Congratulations to all the English MA students who completed their MA theses this term!
This semester, eleven people defended their thesis essays:
* Tamar Hoch (‘I am so ill I can hardly speak’: The Chronic Complaints of Jane Austen’s Disliked Women”)
* Alexander Huynh (“Superman as a Paragon of Immigrant Resilience: A Critical Reading and Analysis of Gene Luen Yang’s Superman Smashes the Klan (2019)”)
* Sadia Joya (“Esther Summerson as the Solace in the Dickensian World of Bleak House”)
* Noshin Khan (“Rethinking the Madwoman: Racial Otherness and Intersectionality in Sandra Gilbert and Susan Gubar’s The Madwoman in the Attic”)

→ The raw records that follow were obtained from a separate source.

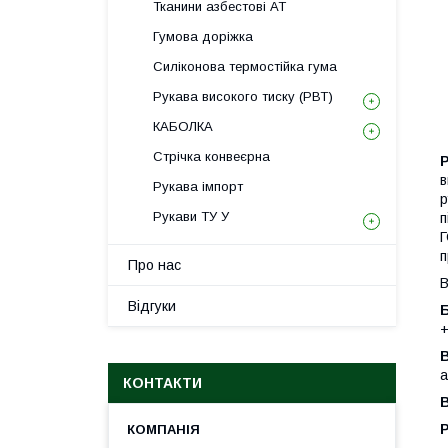
Тканини азбестові АТ
Гумова доріжка
Силіконова термостійка гума
Рукава високого тиску (РВТ)
КАБОЛКА
Стрічка конвеєрна
Р
в
Рукава імпорт
р
Рукави ТУ У
п
Г
п
Про нас
В
Відгуки
Б
+
В
а
КОНТАКТИ
В
Р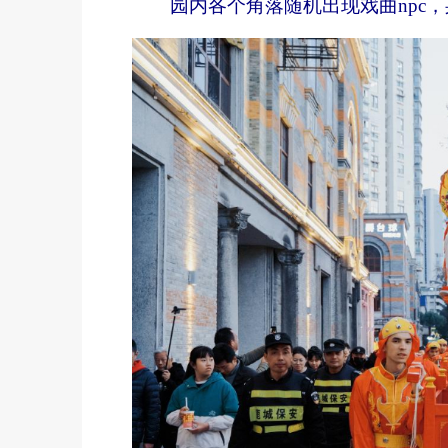
园内各个角落随机出现戏曲npc，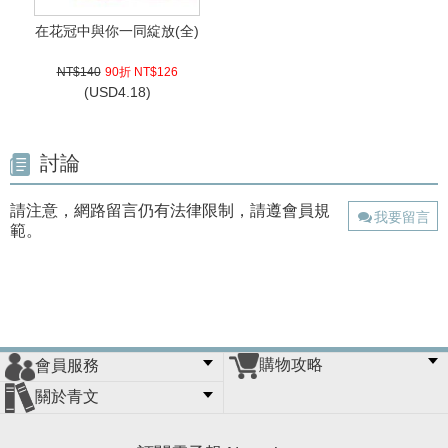
在花冠中與你一同綻放(全)
NT$140
90折 NT$126
(
USD
4.18)
討論
請注意，網路留言仍有法律限制，請遵會員規
我要留言
範。
購物攻略
會員服務
常見問題
購物說明
訂單查詢
門市據點
關於青文
會員辦法
客服信箱
隱私條款
網站導覽
公司簡介
最新消息
版權聲明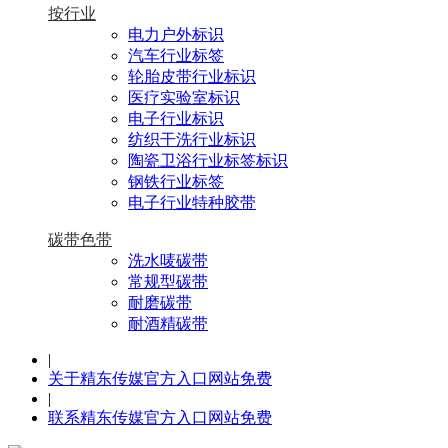
按行业
电力户外标识
汽车行业标签
轮胎皮带行业标识
医疗实验室标识
电子行业标识
纺织干洗行业标识
陶瓷卫浴行业标签标识
钢铁行业标签
电子行业特种胶带
碳带色带
洗水唛碳带
常规型碳带
耐磨碳带
耐酒精碳带
|
关于精东传媒官方入口网站免费
|
联系精东传媒官方入口网站免费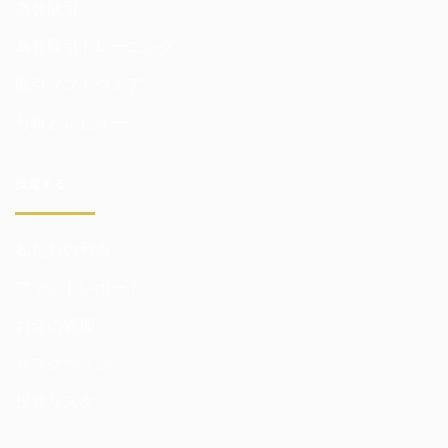
為替取引
為替取引トレーニング
取引ソフトウェア
分析とレビュー
投資する
私たちの利点
ファンドレポート
お金の管理
リスクヘッジ
投資リスク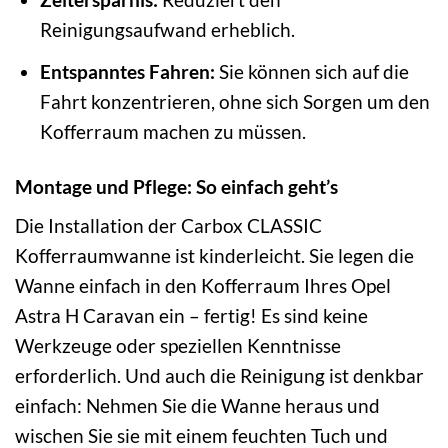
Reinigungsaufwand erheblich.
Entspanntes Fahren:
Sie können sich auf die
Fahrt konzentrieren, ohne sich Sorgen um den
Kofferraum machen zu müssen.
Montage und Pflege: So einfach geht’s
Die Installation der Carbox CLASSIC
Kofferraumwanne ist kinderleicht. Sie legen die
Wanne einfach in den Kofferraum Ihres Opel
Astra H Caravan ein – fertig! Es sind keine
Werkzeuge oder speziellen Kenntnisse
erforderlich. Und auch die Reinigung ist denkbar
einfach: Nehmen Sie die Wanne heraus und
wischen Sie sie mit einem feuchten Tuch und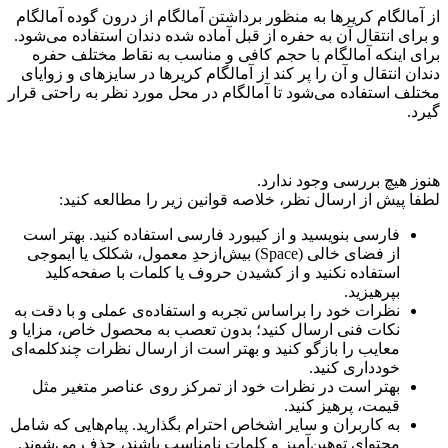
از آمالگام کریرها به منظور برداشتن آمالگام از درون گوده آمالگام
و برای انتقال آن به حفره از قبل آماده شده دندان استفاده می‌شود.
برای اینکه آمالگام با حجم کافی و مناسب به نقاط مختلف حفره
دندان انتقال و آن را پر کند از آمالگام کریرها در سایزهای و زوایای
مختلف استفاده می‌شود تا آمالگام در محل مورد نظر به راحتی قرار
گیرد.
هنوز هیچ بررسی وجود ندارد.
لطفا پیش از ارسال نظر، خلاصه قوانین زیر را مطالعه کنید:
فارسی بنویسید و از کیبورد فارسی استفاده کنید. بهتر است
از فضای خالی (Space) بیش‌از‌حدِ معمول، شکلک یا ایموجی
استفاده نکنید و از کشیدن حروف یا کلمات با صفحه‌کلید
بپرهیزید.
نظرات خود را براساس تجربه و استفاده‌ی عملی و با دقت به
نکات فنی ارسال کنید؛ بدون تعصب به محصول خاص، مزایا و
معایب را بازگو کنید و بهتر است از ارسال نظرات چندکلمه‌‌ای
خودداری کنید.
بهتر است در نظرات خود از تمرکز روی عناصر متغیر مثل
قیمت، پرهیز کنید.
به کاربران و سایر اشخاص احترام بگذارید. پیام‌هایی که شامل
محتوای توهین‌آمیز و کلمات نامناسب باشند، حذف می‌شوند.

* Monica Malone (“Claiming Space: Motherhood and Personal Autonomy in Virginia Woolf’s A Room of One’s Own and Sandra Cisneros’s The House on Mango Street”)
* Marilyn Mejia Alvarenga (“‘Reading is so cool,’ Said No Student Ever: Young Adult (YA) Literature—A Catalyst for Empathy, Empowerment, and Engagement”)
* Nathan Perez (“Parallels of the Western Canon: An Analysis of Melville’s Impact on the American Novel”)
* Gabrielle Sarrubbo (“The Inexplicable Key to Tragedy: Queen Margaret, The Maiden, Mother, and Crone of Shakespeare”)
* Danielle Schwetz (“Typing Strings Together: Strengthening Solidarity by Placing Lived Experiences in Dialogue”)
* Thomas Shockley (“Sexuality, Repression, and Punishment in Beckett’s Waiting for Godot and Lynch’s Eraserhead”)
* Eliana Spector (“Portraits of Antisemitism on Broadway: Fiddler on the Roof and Parade”)
Congratulations to all! We hope to see many of you at the department graduation ceremony on May 29!